Unemployment is falling as property market begins to slow

The nation’s unemployment rate has fallen to 5.5 per cent after another 42,200 jobs were created in Australia in May.

In a great sign for the national economy, full-time positions rose by 52,000 seasonally adjusted, while part-time employment fell by 10,000.

Despite economic growth as a whole remaining subdued to this point, it is actually the eighth month in a row we have seen employment rise. Since September last year the nation has added 124,000 full-time jobs.

The good news on jobs has obvious implications for the property market, with the likelihood of interest rate cuts later in the year somewhat blunted by the results.

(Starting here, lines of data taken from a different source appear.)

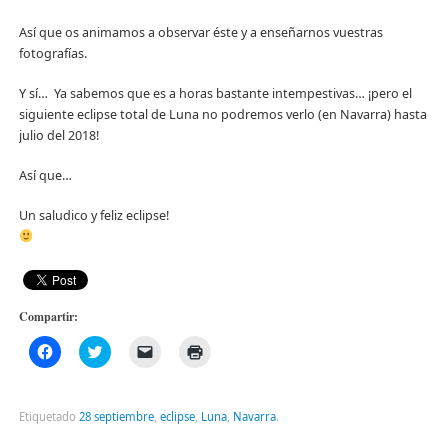
Así que os animamos a observar éste y a enseñarnos vuestras
fotografías.
Y sí… Ya sabemos que es a horas bastante intempestivas… ¡pero el
siguiente eclipse total de Luna no podremos verlo (en Navarra) hasta
julio del 2018!
Así que…
Un saludico y feliz eclipse!
Compartir:
Haz
Haz
Haz
Haz
clic
clic
clic
clic
para
para
para
para
compartir
compartir
enviar
imprimir
en
en
un
(Se
Facebook
Twitter
enlace
abre
Etiquetado
28 septiembre
,
eclipse
,
Luna
,
Navarra
.
(Se
(Se
por
en
abre
abre
correo
una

“The much-stronger-than-anticipated rise in employment in May and the larger-than-expected fall in the unemployment rate will go some way to quashing growing talk of the chance of another interest rate cut by the RBA later this year,” Capital Economics’ Paul Dales told the ABC.

“Nonetheless, there still appears to be plenty of spare capacity in the labour market, which will keep wage growth weak and mean that the RBA probably won’t raise rates until 2019 either.”

CommSec chief economist Craig James said the falling jobless rate would give the economy a kick.

“This is a result to be celebrated by consumers and businesses alike,” he told The Australian.

“The Reserve Bank certainly won’t be in a rush to lift rates. But rate cuts can now be taken off the table.”

The good economic news comes at the time the property markets in Melbourne and Sydney begin to slow.

The Australian dollar jumped to US76.36c off the back of the news and of the resultant reduced expectation of further interest rate cuts from the RBA.